(Collected data)
%%
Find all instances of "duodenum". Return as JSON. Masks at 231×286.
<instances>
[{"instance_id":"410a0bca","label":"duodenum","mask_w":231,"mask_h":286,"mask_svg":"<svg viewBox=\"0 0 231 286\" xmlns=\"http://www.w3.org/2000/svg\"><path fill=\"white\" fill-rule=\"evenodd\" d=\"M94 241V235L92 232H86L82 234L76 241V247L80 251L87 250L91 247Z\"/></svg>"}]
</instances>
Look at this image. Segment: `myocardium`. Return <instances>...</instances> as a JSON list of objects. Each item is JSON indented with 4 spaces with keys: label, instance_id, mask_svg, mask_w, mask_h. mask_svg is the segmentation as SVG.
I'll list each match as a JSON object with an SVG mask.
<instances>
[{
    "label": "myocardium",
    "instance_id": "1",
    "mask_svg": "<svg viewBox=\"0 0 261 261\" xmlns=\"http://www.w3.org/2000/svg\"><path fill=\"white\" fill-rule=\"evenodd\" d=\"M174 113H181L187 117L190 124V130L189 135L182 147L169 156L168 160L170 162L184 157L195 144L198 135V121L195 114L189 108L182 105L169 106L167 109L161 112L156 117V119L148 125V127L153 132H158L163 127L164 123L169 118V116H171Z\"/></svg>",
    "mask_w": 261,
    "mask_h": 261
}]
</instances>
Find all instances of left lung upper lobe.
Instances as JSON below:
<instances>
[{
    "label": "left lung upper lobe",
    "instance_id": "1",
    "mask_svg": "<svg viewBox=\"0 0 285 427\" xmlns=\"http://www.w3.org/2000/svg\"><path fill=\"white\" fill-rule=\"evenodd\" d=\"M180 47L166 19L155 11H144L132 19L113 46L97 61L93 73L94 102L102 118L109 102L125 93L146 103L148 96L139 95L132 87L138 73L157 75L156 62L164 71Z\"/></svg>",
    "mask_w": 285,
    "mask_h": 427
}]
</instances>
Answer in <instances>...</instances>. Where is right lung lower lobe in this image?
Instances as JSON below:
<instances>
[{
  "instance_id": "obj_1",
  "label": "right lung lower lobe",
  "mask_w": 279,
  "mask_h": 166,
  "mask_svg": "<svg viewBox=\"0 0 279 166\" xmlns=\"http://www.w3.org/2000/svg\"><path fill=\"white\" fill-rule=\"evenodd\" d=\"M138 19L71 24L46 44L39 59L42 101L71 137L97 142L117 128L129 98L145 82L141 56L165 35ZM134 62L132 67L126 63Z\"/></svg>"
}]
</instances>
%%
**Assigned task**
Repeat the data in full. Alter nothing.

**Response to the task**
Find all instances of "duodenum". Return as JSON. Masks at 231×286.
<instances>
[{"instance_id":"410a0bca","label":"duodenum","mask_w":231,"mask_h":286,"mask_svg":"<svg viewBox=\"0 0 231 286\" xmlns=\"http://www.w3.org/2000/svg\"><path fill=\"white\" fill-rule=\"evenodd\" d=\"M94 241V235L92 232H86L82 234L76 241V247L80 251L87 250L91 247Z\"/></svg>"}]
</instances>
Look at this image. Segment: `myocardium`. Return <instances>...</instances> as a JSON list of objects. Each item is JSON indented with 4 spaces with keys: label, instance_id, mask_svg, mask_w, mask_h. mask_svg is the segmentation as SVG.
I'll list each match as a JSON object with an SVG mask.
<instances>
[{
    "label": "myocardium",
    "instance_id": "1",
    "mask_svg": "<svg viewBox=\"0 0 261 261\" xmlns=\"http://www.w3.org/2000/svg\"><path fill=\"white\" fill-rule=\"evenodd\" d=\"M174 113H181L187 117L190 124V130L189 135L182 147L169 156L168 160L170 162L184 157L195 144L198 135V121L195 114L189 108L182 105L169 106L167 109L161 112L156 117V119L148 125V127L153 132H158L163 127L164 123L169 118V116H171Z\"/></svg>",
    "mask_w": 261,
    "mask_h": 261
}]
</instances>
Find all instances of left lung upper lobe.
Instances as JSON below:
<instances>
[{
    "label": "left lung upper lobe",
    "instance_id": "1",
    "mask_svg": "<svg viewBox=\"0 0 285 427\" xmlns=\"http://www.w3.org/2000/svg\"><path fill=\"white\" fill-rule=\"evenodd\" d=\"M180 47L166 19L155 11H144L132 19L113 46L97 61L93 73L94 102L102 118L109 102L125 93L146 103L148 96L139 95L132 87L138 73L157 75L156 62L164 71Z\"/></svg>",
    "mask_w": 285,
    "mask_h": 427
}]
</instances>
Answer in <instances>...</instances>. Where is right lung lower lobe in this image?
Instances as JSON below:
<instances>
[{
  "instance_id": "obj_1",
  "label": "right lung lower lobe",
  "mask_w": 279,
  "mask_h": 166,
  "mask_svg": "<svg viewBox=\"0 0 279 166\" xmlns=\"http://www.w3.org/2000/svg\"><path fill=\"white\" fill-rule=\"evenodd\" d=\"M138 19L71 24L46 44L39 59L42 101L71 137L97 142L117 128L129 98L145 82L141 56L165 35ZM134 62L132 67L126 63Z\"/></svg>"
}]
</instances>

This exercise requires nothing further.